Angie Norwood Browne
In some ways, this recipe epitomizes my passion for simple, fresh sauces. It’s just hot oil infused with garlic and chiles and loaded with sliced scallions. It’s served crackling hot, poured straight from a wok onto whole fish, grilled steaks, roasted potatoes, or even bowls of plain rice. I call it “Chinese” because it reminds me of some of my favorite dishes. It’s part sauce, part condiment, and part stir-fry. The steely perfume of a hot wok or cast-iron skillet is an important ingredient in this preparation. I’ve made this with just about any greens I’ve had on hand. Try it with chopped ramps, kale, bok choy greens, arugula, or garlic chives. Chopped romaine lettuce works too.
Make sure all of the ingredients are ready before you start. This is a last-minute preparation that is best made and served immediately.

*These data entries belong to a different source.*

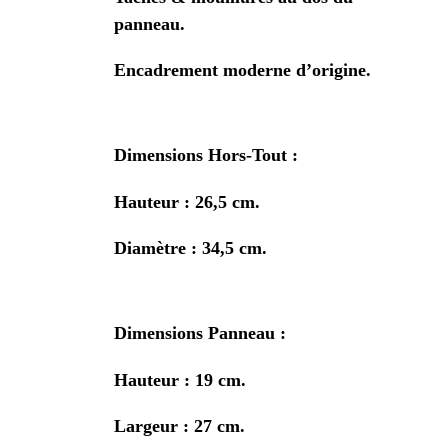
panneau.
Encadrement moderne d’origine.
Dimensions Hors-Tout :
Hauteur : 26,5 cm.
Diamètre : 34,5 cm.
Dimensions Panneau :
Hauteur : 19 cm.
Largeur : 27 cm.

Heat a wok or a cast-iron skillet over high heat. When heat waves can just be seen rising from the pan, swirl in the oil. Add the garlic and chile flakes and sizzle to infuse the flavor into the oil, about 15 seconds. (If the garlic burns, throw it all out and start over.) Add the scallions and quickly stir to mix—they should sizzle and crackle. Season generously with salt and pepper, immediately pour over the dish to be sauced, and serve.